For this exercise, copy each line of the records that contains the word "Pasym".

* MATERIAL SUPPLIED:
Start of Block

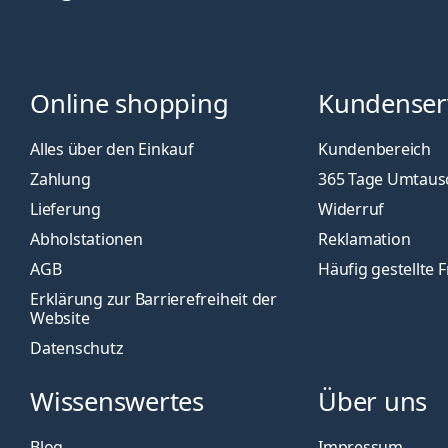
Online shopping
Kundenser
Alles über den Einkauf
Kundenbereich
Zahlung
365 Tage Umtaus
Lieferung
Widerruf
Abholstationen
Reklamation
AGB
Häufig gestellte 
Erklärung zur Barrierefreiheit der
Website
Datenschutz
Wissenswertes
Über uns
Blog
Impressum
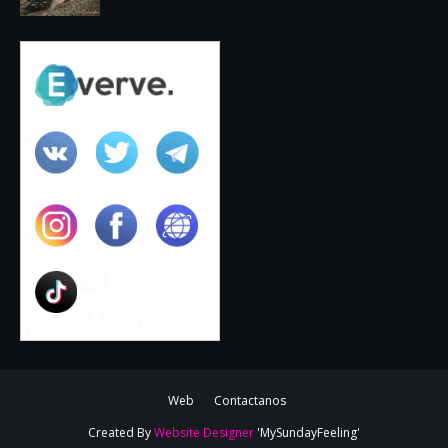
Web
Contactanos
Created By
Website Designer
'MySundayFeeling'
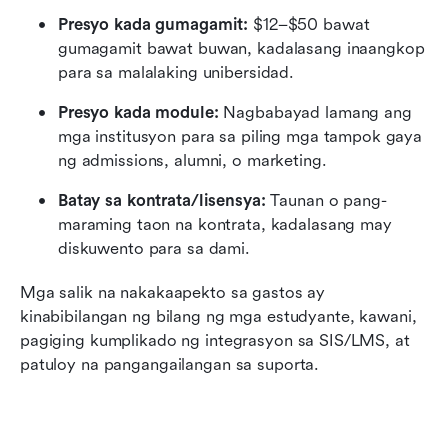
Presyo kada gumagamit:
 $12–$50 bawat 
gumagamit bawat buwan, kadalasang inaangkop 
para sa malalaking unibersidad.
Presyo kada module:
 Nagbabayad lamang ang 
mga institusyon para sa piling mga tampok gaya 
ng admissions, alumni, o marketing.
Batay sa kontrata/lisensya:
 Taunan o pang-
maraming taon na kontrata, kadalasang may 
diskuwento para sa dami.
Mga salik na nakakaapekto sa gastos ay 
kinabibilangan ng bilang ng mga estudyante, kawani, 
pagiging kumplikado ng integrasyon sa SIS/LMS, at 
patuloy na pangangailangan sa suporta.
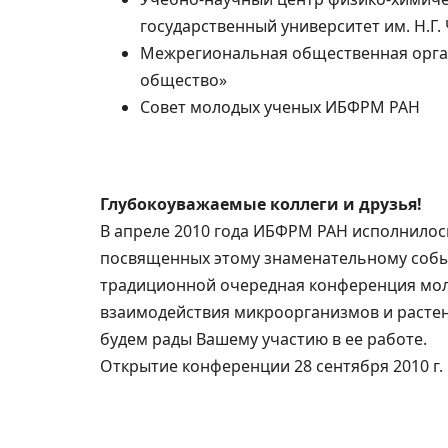
государственный университет им. Н.Г
Межрегиональная общественная орга
общество»
Совет молодых ученых ИБФРМ РАН
Глубокоуважаемые коллеги и друзья!
В апреле 2010 года ИБФРМ РАН исполнилось
посвященных этому знаменательному собы
традиционной очередная конференция мол
взаимодействия микроорганизмов и расте
будем рады Вашему участию в ее работе.
Открытие конференции 28 сентября 2010 г. 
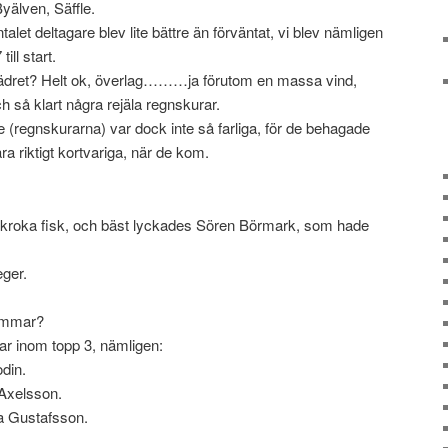
Byälven, Säffle.
talet deltagare blev lite bättre än förväntat, vi blev nämligen
 till start.
ädret? Helt ok, överlag………ja förutom en massa vind,
h så klart några rejäla regnskurar.
 (regnskurarna) var dock inte så farliga, för de behagade
ra riktigt kortvariga, när de kom.
 kroka fisk, och bäst lyckades Sören Börmark, som hade
eger.
lemmar?
gar inom topp 3, nämligen:
odin.
 Axelsson.
a Gustafsson.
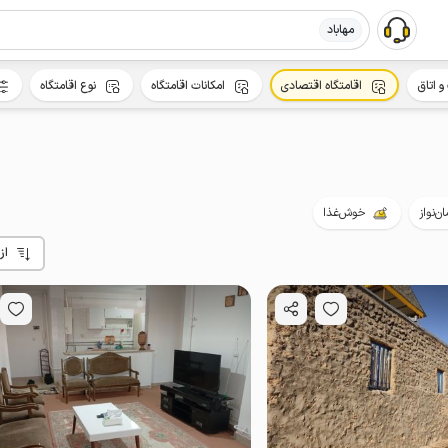
مهاباد
و اتاق
اقامتگاه اقتصادی
امکانات اقامتگاه
نوع اقامتگاه
ن‌نواز
خوش‌غذا
از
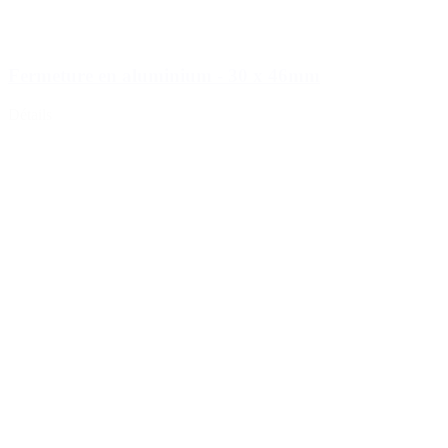
Fermeture en aluminium - 30 x 46mm
Détails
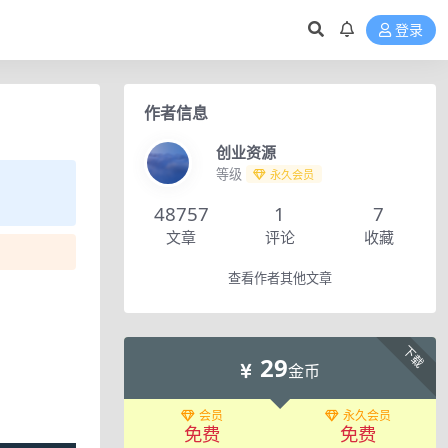
登录
作者信息
创业资源
等级
永久会员
48757
1
7
文章
评论
收藏
查看作者其他文章
下载
29
金币
会员
永久会员
免费
免费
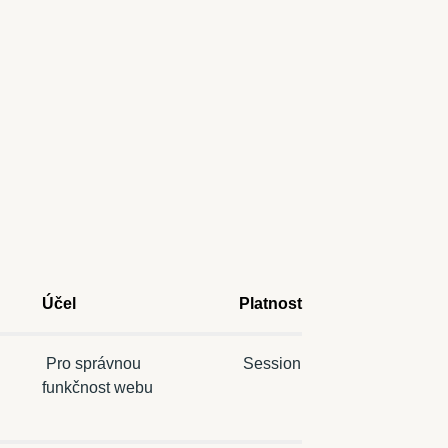
Účel
Platnost
Pro správnou
Session
funkčnost webu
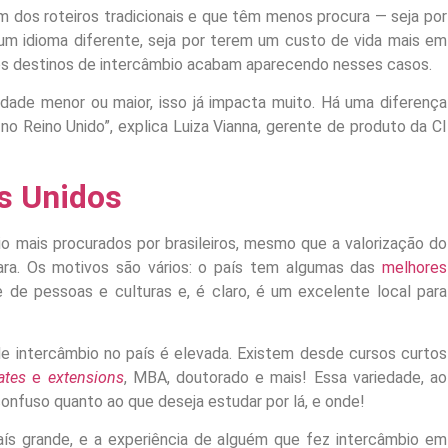
 dos roteiros tradicionais e que têm menos procura — seja por
um idioma diferente, seja por terem um custo de vida mais em
ros destinos de intercâmbio acabam aparecendo nesses casos.
dade menor ou maior, isso já impacta muito. Há uma diferença
no Reino Unido”, explica Luiza Vianna, gerente de produto da CI
s Unidos
o mais procurados por brasileiros, mesmo que a valorização do
cara. Os motivos são vários: o país tem algumas das
melhores
e de pessoas e culturas e, é claro, é um excelente local para
e intercâmbio no país é elevada. Existem desde cursos curtos
cates
e
extensions
, MBA, doutorado e mais! Essa variedade, ao
nfuso quanto ao que deseja estudar por lá, e onde!
ís grande, e a experiência de alguém que fez intercâmbio em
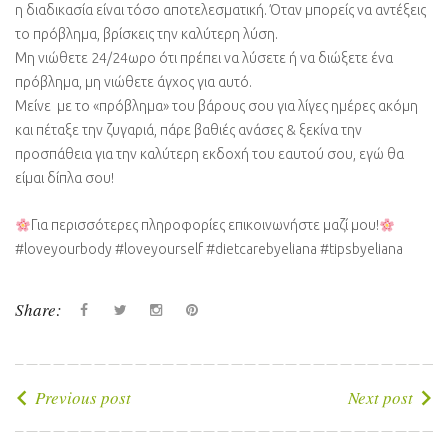
η διαδικασία είναι τόσο αποτελεσματική. Όταν μπορείς να αντέξεις
το πρόβλημα, βρίσκεις την καλύτερη λύση.
Μη νιώθετε 24/24ωρο ότι πρέπει να λύσετε ή να διώξετε ένα
πρόβλημα, μη νιώθετε άγχος για αυτό.
Μείνε με το «πρόβλημα» του βάρους σου για λίγες ημέρες ακόμη
και πέταξε την ζυγαριά, πάρε βαθιές ανάσες & ξεκίνα την
προσπάθεια για την καλύτερη εκδοχή του εαυτού σου, εγώ θα
είμαι δίπλα σου!
Για περισσότερες πληροφορίες επικοινωνήστε μαζί μου!
#loveyourbody #loveyourself #dietcarebyeliana #tipsbyeliana
Share:
Facebook
Twitter
instagram
Pinterest
Πλοήγηση
Previous post
Next post
άρθρων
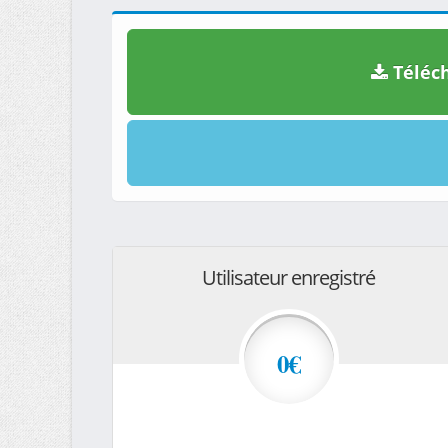
Téléch
Utilisateur enregistré
0€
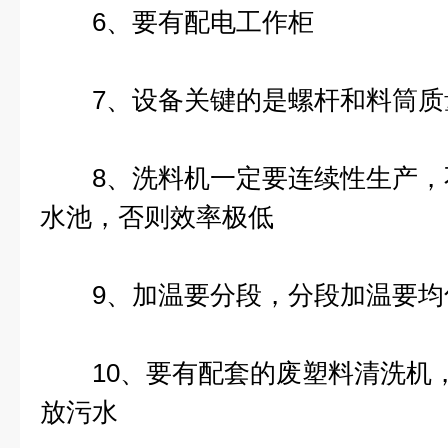
6、要有配电工作柜
7、设备关键的是螺杆和料筒质
8、洗料机一定要连续性生产，
水池，否则效率极低
9、加温要分段，分段加温要均
10、要有配套的废塑料清洗机，
放污水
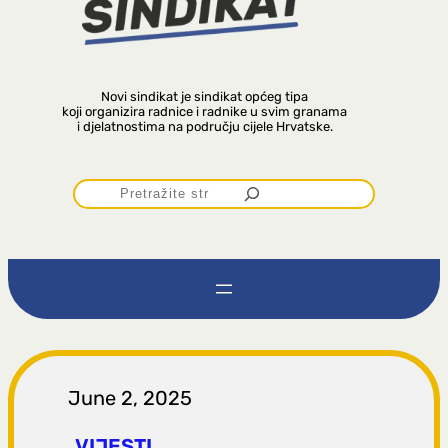
Novi sindikat je sindikat općeg tipa
koji organizira radnice i radnike u svim granama
i djelatnostima na području cijele Hrvatske.
P
r
e
t
r
June 2, 2025
VIJESTI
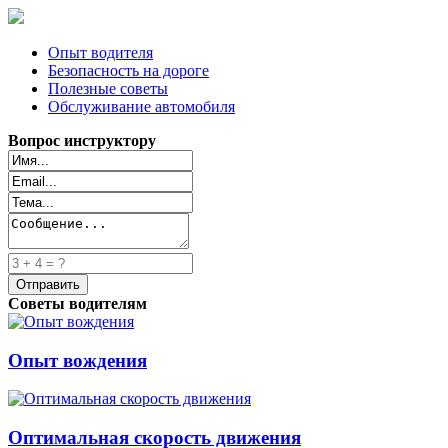
Опыт водителя
Безопасность на дороге
Полезные советы
Обслуживание автомобиля
Вопрос инструктору
Советы водителям
Опыт вождения
Оптимальная скорость движения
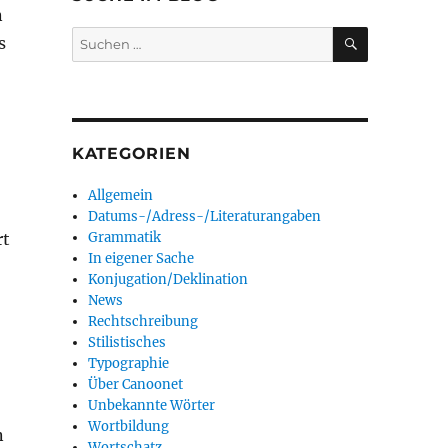
n
SUCHEN
Suchen
s
nach:
KATEGORIEN
Allgemein
Datums-/Adress-/Literaturangaben
rt
Grammatik
In eigener Sache
Konjugation/Deklination
News
Rechtschreibung
Stilistisches
Typographie
Über Canoonet
Unbekannte Wörter
Wortbildung
n
Wortschatz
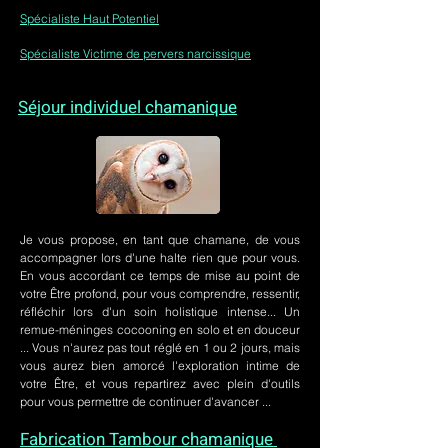
Spécialiste Haut Potentiel
Spécialiste Victime de pervers narcissique
Séjour individuel chamanique
Je vous propose, en tant que chamane, de vous
accompagner lors d'une halte rien que pour vous.
En vous accordant ce temps de mise au point de
votre Être profond, pour vous comprendre, ressentir,
réfléchir lors d'un soin holistique intense... Un
remue-méninges cocooning en solo et en douceur
... Vous n'aurez pas tout réglé en 1 ou 2 jours, mais
vous aurez bien amorcé l'exploration intime de
votre Être, et vous repartirez avec plein d'outils
pour vous permettre de continuer d'avancer ...
Fabrication Tambour chamanique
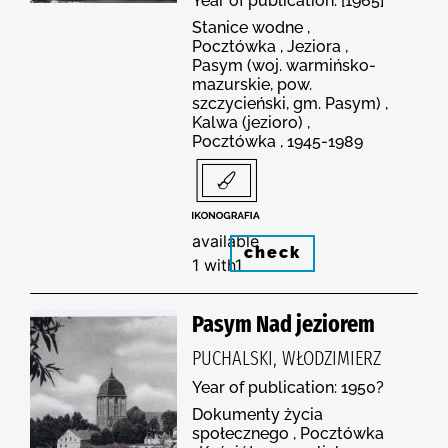
Year of publication: [1965]
Stanice wodne ,
Pocztówka , Jeziora ,
Pasym (woj. warmińsko-
mazurskie, pow.
szczycieński, gm. Pasym) ,
Kalwa (jezioro) ,
Pocztówka , 1945-1989
available
check
1 with1
Pasym Nad jeziorem
PUCHALSKI, WŁODZIMIERZ
Year of publication: 1950?
Dokumenty życia
społecznego , Pocztówka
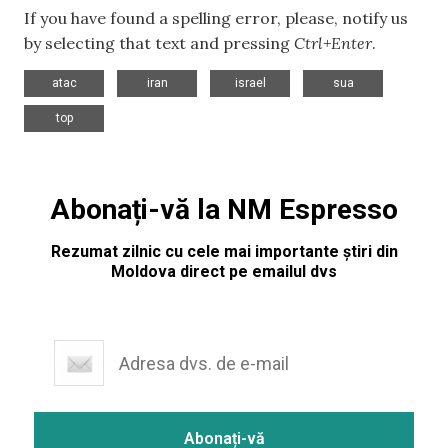
If you have found a spelling error, please, notify us
by selecting that text and pressing
Ctrl+Enter
.
,
,
,
,
atac
iran
israel
sua
top
Abonați-vă la NM Espresso
Rezumat zilnic cu cele mai importante știri din
Moldova direct pe emailul dvs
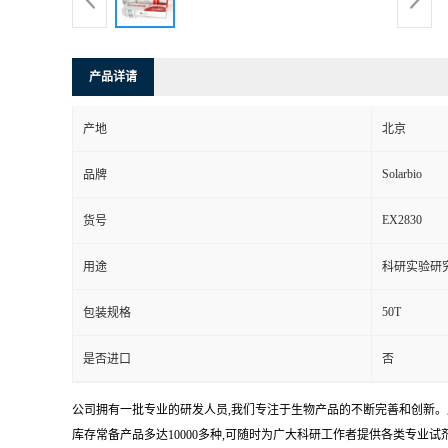
产品详请
产地
北京
Solarbio
品牌
EX2830
货号
用途
科研实验研
50T
包装规格
是否进口
否
公司拥有一批专业的研发人员,我们专注于生物产品的不断完善和创新。
库存常备产品多达10000多种,可随时为广大科研工作者提供各类专业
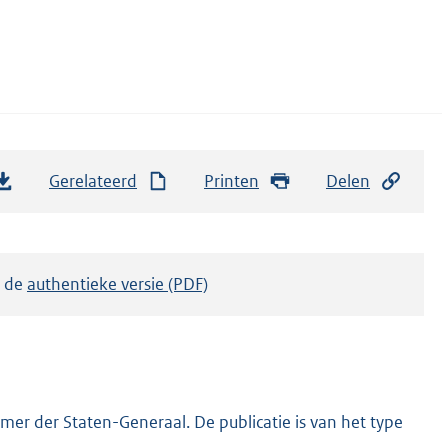
Gerelateerd
Printen
Delen
k de
authentieke versie (PDF)
er der Staten-Generaal. De publicatie is van het type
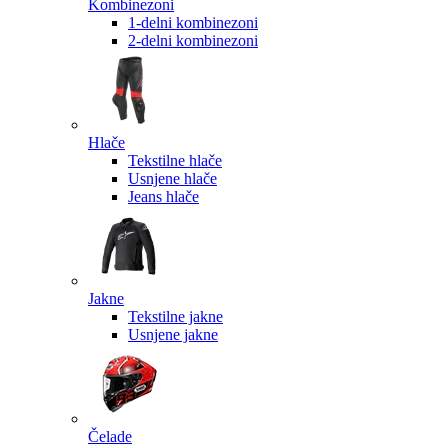
Kombinezoni
1-delni kombinezoni
2-delni kombinezoni
Hlače
Tekstilne hlače
Usnjene hlače
Jeans hlače
Jakne
Tekstilne jakne
Usnjene jakne
Čelade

End of Block

* SOLUTION FOR THIS TASK:
Pasym (woj. warmińsko-
szczycieński, gm. Pasym) ,
Pasym Nad jeziorem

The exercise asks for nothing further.